What is Hidradenitis Suppurativa?

  • Hidradenitis suppurativa (HS), also known as acne inversa (AI), is a common, painful, debilitating, and chronic inflammatory skin disease affecting 1-4% of the global population, primarily occurring in the crease areas of the skin, e. g. axillae (armpits) and groin.
  • HS usually produces painful and chronically recurring, deep-seated follicular papules and pustules.
  • They may enlarge to become nodules, may form abscesses that discharge foul-smelling pus, leading to nodular scars and distortion of the skin.
  • The tendency of the process to cause tunnels ultimately leads to inter-connected sinuses and attempts to heal these leads to thickened scars.

What are the causes of Hidradenitis Suppurativa?

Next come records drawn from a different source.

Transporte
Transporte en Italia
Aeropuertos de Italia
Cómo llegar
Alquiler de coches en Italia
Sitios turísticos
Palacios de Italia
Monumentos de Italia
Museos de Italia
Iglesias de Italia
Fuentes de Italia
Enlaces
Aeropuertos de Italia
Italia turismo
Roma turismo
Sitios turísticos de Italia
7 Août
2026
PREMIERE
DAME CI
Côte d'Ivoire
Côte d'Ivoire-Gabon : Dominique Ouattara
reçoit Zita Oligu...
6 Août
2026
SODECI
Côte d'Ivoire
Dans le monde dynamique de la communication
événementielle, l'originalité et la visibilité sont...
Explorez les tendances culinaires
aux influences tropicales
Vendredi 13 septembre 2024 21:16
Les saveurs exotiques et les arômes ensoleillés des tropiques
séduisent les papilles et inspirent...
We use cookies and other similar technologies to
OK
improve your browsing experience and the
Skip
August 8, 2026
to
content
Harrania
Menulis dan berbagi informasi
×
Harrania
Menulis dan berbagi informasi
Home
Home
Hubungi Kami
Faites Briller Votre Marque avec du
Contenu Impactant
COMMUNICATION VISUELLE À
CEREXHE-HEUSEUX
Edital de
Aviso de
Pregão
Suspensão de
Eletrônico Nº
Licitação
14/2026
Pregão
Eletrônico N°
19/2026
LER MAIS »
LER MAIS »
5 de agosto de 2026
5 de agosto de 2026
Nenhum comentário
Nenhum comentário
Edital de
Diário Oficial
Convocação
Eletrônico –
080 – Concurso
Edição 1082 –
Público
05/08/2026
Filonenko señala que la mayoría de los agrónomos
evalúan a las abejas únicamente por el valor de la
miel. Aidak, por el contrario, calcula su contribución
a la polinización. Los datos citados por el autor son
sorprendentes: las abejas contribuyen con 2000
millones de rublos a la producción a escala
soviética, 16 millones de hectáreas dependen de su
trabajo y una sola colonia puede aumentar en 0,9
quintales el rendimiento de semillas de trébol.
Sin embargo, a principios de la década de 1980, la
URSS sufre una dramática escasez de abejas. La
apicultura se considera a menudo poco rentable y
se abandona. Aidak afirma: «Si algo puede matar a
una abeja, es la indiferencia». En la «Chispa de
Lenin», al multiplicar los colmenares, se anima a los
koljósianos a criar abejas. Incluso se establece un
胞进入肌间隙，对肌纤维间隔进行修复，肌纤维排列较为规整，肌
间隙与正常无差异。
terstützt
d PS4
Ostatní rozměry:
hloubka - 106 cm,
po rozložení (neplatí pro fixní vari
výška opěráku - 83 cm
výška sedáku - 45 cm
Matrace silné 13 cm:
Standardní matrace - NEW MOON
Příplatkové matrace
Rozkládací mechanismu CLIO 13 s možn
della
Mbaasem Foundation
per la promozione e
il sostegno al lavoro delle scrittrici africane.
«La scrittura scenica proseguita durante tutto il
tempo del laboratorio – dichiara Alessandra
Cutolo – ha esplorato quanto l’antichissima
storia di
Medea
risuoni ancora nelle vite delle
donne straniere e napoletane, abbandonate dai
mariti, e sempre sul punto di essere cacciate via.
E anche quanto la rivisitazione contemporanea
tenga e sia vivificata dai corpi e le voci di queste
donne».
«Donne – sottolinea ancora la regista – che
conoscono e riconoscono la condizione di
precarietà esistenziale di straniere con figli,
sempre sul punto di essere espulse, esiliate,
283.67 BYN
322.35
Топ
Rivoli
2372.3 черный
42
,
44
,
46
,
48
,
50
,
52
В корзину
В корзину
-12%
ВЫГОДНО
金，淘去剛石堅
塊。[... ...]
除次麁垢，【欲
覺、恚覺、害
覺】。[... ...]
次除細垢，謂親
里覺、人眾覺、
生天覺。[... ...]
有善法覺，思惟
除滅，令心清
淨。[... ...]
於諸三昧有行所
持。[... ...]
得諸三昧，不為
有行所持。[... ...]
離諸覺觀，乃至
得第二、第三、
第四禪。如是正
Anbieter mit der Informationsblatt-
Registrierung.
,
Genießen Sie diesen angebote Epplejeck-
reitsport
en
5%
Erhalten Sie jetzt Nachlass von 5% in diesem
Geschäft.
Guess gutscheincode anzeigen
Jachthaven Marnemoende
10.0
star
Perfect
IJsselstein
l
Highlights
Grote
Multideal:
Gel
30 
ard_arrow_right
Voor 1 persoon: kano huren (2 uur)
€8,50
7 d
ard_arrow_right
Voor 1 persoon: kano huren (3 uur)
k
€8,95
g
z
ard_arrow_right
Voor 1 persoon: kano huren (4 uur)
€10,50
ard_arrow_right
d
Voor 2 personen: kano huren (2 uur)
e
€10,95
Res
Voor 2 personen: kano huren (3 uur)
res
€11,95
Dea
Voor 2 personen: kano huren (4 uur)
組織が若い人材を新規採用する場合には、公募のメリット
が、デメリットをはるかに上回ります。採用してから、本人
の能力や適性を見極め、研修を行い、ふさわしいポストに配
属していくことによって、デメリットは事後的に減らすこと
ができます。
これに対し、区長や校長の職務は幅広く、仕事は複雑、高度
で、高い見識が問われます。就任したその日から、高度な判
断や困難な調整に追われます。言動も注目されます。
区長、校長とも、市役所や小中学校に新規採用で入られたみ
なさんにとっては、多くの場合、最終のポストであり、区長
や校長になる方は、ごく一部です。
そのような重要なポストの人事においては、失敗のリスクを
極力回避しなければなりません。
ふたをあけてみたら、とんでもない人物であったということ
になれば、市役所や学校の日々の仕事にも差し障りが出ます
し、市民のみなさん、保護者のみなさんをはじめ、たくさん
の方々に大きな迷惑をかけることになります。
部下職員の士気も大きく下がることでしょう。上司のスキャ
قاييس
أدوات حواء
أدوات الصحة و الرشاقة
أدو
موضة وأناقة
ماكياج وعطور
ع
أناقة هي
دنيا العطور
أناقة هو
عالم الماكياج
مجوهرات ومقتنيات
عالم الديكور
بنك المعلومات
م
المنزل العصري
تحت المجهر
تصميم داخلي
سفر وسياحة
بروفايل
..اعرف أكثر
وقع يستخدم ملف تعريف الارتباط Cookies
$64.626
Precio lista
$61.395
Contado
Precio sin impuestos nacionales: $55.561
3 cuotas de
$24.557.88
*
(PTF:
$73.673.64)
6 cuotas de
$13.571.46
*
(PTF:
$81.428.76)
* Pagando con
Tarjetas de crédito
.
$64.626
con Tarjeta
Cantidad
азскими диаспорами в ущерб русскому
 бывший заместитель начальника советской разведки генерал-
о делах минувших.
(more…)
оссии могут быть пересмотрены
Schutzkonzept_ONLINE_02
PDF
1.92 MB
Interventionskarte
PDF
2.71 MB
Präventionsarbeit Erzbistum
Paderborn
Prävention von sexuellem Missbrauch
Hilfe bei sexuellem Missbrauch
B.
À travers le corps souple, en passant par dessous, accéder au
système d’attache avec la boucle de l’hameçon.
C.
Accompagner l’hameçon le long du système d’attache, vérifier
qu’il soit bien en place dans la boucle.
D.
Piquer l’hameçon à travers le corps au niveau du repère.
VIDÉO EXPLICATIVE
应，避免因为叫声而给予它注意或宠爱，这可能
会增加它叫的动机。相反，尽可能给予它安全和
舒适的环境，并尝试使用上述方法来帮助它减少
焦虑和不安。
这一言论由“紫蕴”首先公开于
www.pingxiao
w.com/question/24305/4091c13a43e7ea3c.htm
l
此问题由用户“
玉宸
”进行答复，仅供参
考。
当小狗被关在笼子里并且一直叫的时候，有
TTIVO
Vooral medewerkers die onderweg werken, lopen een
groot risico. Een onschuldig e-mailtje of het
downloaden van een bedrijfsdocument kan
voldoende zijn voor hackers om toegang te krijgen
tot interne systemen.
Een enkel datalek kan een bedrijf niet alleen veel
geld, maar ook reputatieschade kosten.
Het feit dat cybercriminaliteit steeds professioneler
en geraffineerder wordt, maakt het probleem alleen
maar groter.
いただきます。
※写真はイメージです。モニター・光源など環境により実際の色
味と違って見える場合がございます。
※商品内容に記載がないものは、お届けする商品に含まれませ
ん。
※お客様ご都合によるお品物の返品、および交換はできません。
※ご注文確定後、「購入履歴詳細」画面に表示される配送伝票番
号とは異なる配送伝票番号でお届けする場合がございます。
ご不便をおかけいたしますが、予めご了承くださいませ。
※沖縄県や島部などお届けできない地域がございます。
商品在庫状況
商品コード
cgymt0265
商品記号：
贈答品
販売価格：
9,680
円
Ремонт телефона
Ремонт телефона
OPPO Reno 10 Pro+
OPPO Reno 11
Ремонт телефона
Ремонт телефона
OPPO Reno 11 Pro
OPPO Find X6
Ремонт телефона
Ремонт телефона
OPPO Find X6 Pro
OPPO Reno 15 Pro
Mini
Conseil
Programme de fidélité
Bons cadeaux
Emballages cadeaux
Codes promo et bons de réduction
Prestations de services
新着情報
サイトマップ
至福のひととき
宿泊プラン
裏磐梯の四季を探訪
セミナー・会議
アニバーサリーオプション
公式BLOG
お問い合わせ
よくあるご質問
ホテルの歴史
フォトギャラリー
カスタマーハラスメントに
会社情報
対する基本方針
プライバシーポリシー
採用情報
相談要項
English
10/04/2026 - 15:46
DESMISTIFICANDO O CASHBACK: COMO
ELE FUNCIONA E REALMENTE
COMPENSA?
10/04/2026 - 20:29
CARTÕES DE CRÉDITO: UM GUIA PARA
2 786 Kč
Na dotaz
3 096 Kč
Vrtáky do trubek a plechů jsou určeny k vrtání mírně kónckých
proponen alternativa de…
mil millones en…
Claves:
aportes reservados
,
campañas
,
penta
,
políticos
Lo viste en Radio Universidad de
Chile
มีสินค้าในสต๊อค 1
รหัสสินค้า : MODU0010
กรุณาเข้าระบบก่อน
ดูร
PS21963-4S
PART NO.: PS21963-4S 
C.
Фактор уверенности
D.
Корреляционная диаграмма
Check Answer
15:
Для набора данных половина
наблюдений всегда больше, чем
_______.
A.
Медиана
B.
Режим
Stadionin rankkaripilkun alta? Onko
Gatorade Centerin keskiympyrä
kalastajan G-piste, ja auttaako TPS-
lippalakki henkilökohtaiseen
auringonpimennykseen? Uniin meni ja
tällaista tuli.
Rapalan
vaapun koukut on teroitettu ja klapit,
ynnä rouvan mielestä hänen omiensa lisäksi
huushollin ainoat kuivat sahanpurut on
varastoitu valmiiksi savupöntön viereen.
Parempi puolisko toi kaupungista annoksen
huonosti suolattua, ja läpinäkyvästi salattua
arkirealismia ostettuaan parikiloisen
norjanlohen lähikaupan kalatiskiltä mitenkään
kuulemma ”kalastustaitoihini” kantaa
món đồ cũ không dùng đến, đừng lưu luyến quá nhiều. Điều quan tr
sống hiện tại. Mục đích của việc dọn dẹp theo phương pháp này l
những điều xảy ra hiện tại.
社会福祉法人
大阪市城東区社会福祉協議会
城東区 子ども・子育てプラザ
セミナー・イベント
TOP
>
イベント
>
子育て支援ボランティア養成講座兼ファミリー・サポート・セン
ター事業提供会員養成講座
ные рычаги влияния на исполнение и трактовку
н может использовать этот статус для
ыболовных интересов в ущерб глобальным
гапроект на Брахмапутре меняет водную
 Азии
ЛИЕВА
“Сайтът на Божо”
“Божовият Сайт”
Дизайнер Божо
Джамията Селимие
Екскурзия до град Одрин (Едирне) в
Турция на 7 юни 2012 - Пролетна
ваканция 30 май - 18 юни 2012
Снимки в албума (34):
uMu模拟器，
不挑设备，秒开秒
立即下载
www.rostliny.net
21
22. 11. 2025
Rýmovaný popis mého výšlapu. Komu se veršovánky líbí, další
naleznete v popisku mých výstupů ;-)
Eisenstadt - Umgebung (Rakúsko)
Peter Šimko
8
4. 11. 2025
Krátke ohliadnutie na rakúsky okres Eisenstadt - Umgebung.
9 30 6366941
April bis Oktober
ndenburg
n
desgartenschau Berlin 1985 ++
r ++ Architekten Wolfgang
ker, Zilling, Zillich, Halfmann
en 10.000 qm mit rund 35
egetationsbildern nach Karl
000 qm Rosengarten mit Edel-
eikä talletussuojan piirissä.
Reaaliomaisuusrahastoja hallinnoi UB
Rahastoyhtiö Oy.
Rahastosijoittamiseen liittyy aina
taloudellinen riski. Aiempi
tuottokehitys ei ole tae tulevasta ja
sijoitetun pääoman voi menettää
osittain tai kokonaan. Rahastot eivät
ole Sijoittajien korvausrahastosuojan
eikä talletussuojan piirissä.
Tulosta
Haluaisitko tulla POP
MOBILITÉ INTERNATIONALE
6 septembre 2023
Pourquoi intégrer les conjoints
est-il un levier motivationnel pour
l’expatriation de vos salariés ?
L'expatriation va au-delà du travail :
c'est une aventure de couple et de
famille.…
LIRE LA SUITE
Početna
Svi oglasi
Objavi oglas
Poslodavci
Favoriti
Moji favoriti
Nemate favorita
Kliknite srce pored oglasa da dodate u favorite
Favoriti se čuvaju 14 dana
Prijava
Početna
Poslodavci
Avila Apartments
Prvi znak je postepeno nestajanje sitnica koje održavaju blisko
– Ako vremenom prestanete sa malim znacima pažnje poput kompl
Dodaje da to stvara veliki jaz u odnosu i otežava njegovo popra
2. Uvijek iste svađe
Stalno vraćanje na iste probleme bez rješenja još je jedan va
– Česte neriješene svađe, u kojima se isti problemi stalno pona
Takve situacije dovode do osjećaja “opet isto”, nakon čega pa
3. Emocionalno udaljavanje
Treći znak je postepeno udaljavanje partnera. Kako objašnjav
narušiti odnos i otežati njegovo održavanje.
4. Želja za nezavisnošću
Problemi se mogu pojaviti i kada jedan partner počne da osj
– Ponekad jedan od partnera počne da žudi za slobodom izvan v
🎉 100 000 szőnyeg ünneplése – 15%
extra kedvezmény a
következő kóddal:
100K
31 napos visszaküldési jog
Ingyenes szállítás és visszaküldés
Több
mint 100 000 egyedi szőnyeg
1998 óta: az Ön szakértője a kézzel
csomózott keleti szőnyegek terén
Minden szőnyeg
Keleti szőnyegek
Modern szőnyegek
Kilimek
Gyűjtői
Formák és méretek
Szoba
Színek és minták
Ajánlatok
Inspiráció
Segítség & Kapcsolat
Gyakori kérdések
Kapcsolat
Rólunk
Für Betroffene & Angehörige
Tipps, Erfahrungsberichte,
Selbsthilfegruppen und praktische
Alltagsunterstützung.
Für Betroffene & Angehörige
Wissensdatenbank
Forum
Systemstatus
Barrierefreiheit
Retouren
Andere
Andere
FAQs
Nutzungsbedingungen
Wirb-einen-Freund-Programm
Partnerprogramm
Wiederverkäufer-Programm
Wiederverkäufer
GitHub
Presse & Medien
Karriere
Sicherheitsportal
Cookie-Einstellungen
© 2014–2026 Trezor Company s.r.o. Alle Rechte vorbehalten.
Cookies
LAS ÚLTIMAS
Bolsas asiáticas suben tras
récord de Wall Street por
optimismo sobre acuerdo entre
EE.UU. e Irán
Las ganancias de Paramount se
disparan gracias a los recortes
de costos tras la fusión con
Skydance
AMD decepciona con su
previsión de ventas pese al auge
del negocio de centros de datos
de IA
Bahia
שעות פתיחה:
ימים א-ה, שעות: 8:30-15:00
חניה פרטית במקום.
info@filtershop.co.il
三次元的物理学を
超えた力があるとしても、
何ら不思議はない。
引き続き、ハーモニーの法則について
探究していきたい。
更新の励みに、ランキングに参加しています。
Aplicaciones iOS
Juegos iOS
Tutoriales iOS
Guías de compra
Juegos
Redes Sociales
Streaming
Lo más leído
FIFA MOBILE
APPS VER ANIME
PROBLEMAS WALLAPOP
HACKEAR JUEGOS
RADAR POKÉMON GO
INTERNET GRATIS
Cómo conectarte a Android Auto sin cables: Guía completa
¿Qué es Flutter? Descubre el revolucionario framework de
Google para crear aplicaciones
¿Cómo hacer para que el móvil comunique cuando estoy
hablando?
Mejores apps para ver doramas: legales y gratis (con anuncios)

The search for the cause of HS has been difficult. Suggested causes include:

  • Hormones/hormone imbalance
  • Local factors including heat and humidity, sweating, rubbing of skin-to-skin
  • A reaction to deodorants or other topical chemicals
  • Abnormal inflammatory responses to follicle rupture
  • Abnormal responses to normal bacteria in the skin
  • Abnormal healing responses to follicular injury
  • Diet
  • Heredity, and
  • Abnormal control of growth factors within the follicle/pore.

Ratio: F:M is 3:1

Manifestations of HS

Local Lesions:

  • Individual lesions may consist of inflammatory bumps, similar to pimples, usually occurring in the creases: the underarms, groin, under breasts, and between buttocks. Small pimple-like lesions may progress to become nodules, pustules, or soft tender reddish-purple masses that look like boils.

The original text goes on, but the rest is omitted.